SetaPDF_Extractor_Strategy_WordGroup Extraction strategy for word groups
File: /SetaPDF v2/Extractor/Strategy/WordGroup.php
The result of this strategy is sorted from top-left to bottom-right.
Each group is represented by an instance of SetaPDF_Extractor_Result_Words.
This class allows you to receive a groups boundary through the getBounds() method.
Class hierarchy
Summary
Methods
- __construct()
- _accept()
- _calculateFontSize()
- _cleanResult()
- _createWord()
- _dehyphen()
- _getParser()
- _getSubInstance()
- _insertIntoStorage()
- _onAfterShowText()
- _onBeforeShowText()
- _onBeginOrEndText()
- _onCurrentTransformationMatrix()
- _onFormXObject()
- _onGraphicStateChange()
- _onInlineImage()
- _onTextPosition()
- _onTextShow()
- _onTextState()
- _processLine()
- _resolveGroup()
- _saveLastMatrix()
- _showText()
- _showTextStrings()
- getAllowedFontSizeDifference()
- getBoundary()
- getCleanStreamCallback()
- getDehyphen()
- getDetailLevel()
- getFilter()
- getGraphicState()
- getKeepIntersecingSpaces()
- getRectScaleFactorX()
- getRectScaleFactorY()
- getResult()
- getSorter()
- process()
- setAllowedFontSizeDifference()
- setBoundary()
- setCleanStreamCallback()
- setDehyphen()
- setDetailLevel()
- setFilter()
- setGraphicState()
- setKeepIntersectingSpaces()
- setRectScaleFactorX()
- setRectScaleFactorY()
- setSorter()
Constants
DETAIL_LEVEL_DEFAULT
Detail level constant.
Default detail level resulting in instances of SetaPDF_Extractor_Result_Word.
DETAIL_LEVEL_GLYPHS
Detail level constant.
Extended detail level resulting in instances of SetaPDF_Extractor_Result_WordWithGlyphs.
Static Properties
$characters
Additional UTF-8 sequences that should be handled as word characters
In outdated PHP 5.2 version this property could be used to extend the character classes.

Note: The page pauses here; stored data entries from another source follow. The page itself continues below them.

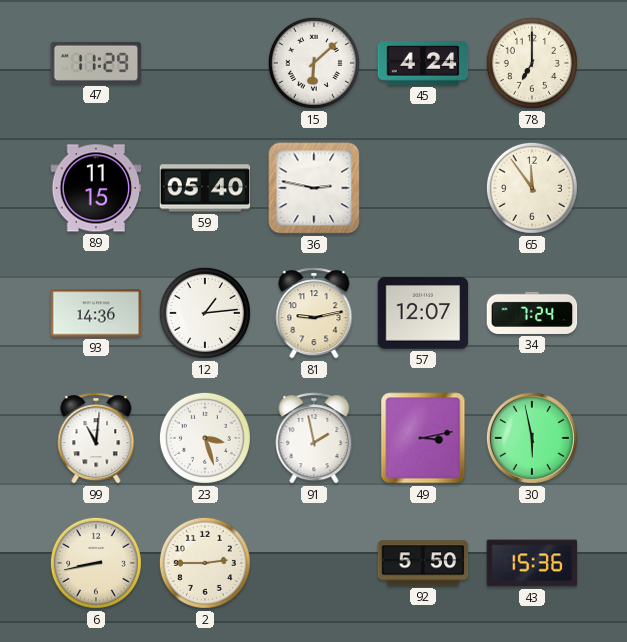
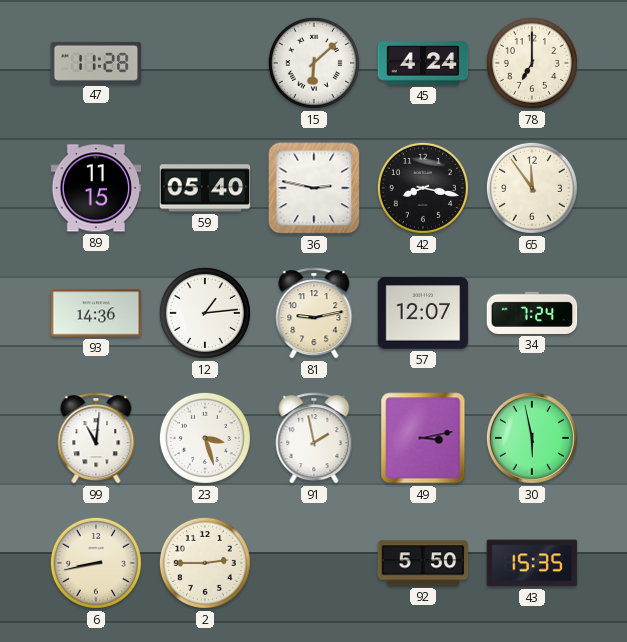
47: 11:29 -> 11:28
42: none -> 8:17
43: 15:36 -> 15:35
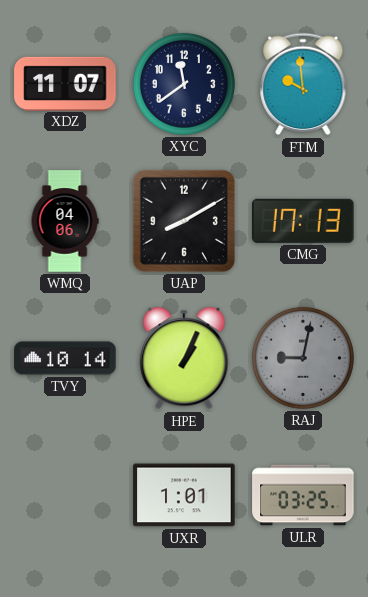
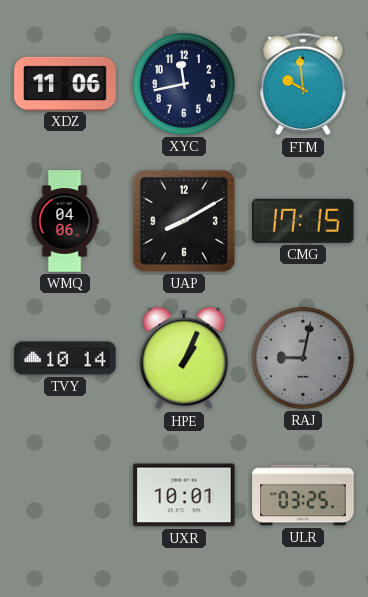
XDZ: 11:07 -> 11:06
XYC: 11:39 -> 11:43
CMG: 17:13 -> 17:15
UXR: 1:01 -> 10:01
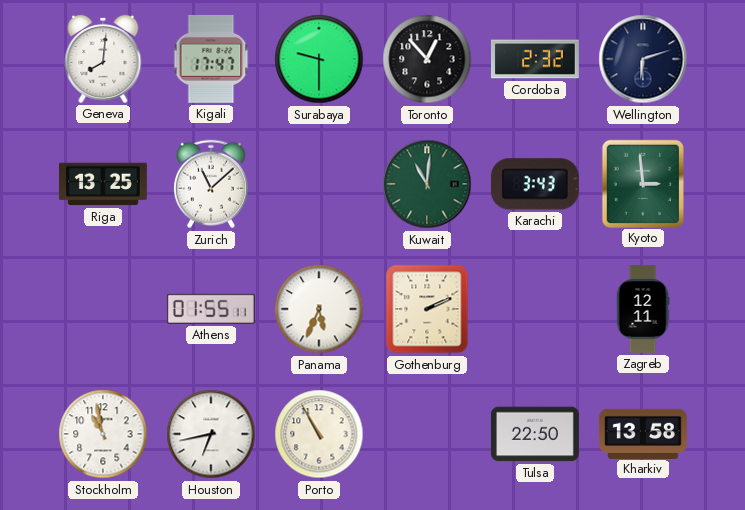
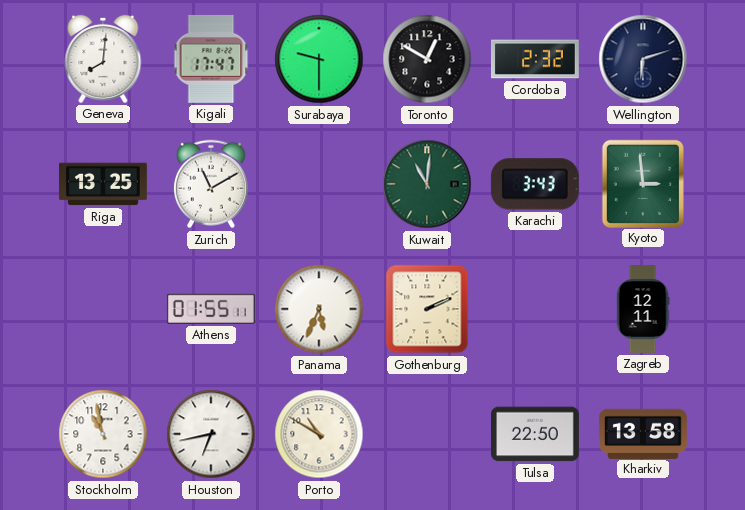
Toronto: 12:53 -> 12:50
Zurich: 11:08 -> 11:10
Porto: 10:55 -> 10:50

"\x2D" 'HYPHEN-MINUS' (U+002D) "\xE2\x80\x90" 'HYPHEN' (U+2010) "\xE2\x88\x92" 'MINUS SIGN' (U+2212) "\xE2\x80\x94" 'EM DASH' (U+2014) "\xE2\x80\x91" 'NON-BREAKING HYPHEN' (U+2011) "\xC2\xB2" 'SUPERSCRIPT TWO' (U+00B2) "\xC2\xAD" 'SOFT HYPHEN' (U+00AD)
Properties
$_boundaryFilter
The boundary filter.
$_cleanStreamCallback
A callback that is called before processing a stream.
$_filter
A filter.
$_lastMatrix
Used matrixes.
$_storage
The storage.
$spaceWidthFactor
A factor to calculate whether a distance can be seen as a character separator.
The fonts space character width is devided by this factor to define the minimum space for a character separator.
Static Methods
getWords()
Helper method to split a string into words.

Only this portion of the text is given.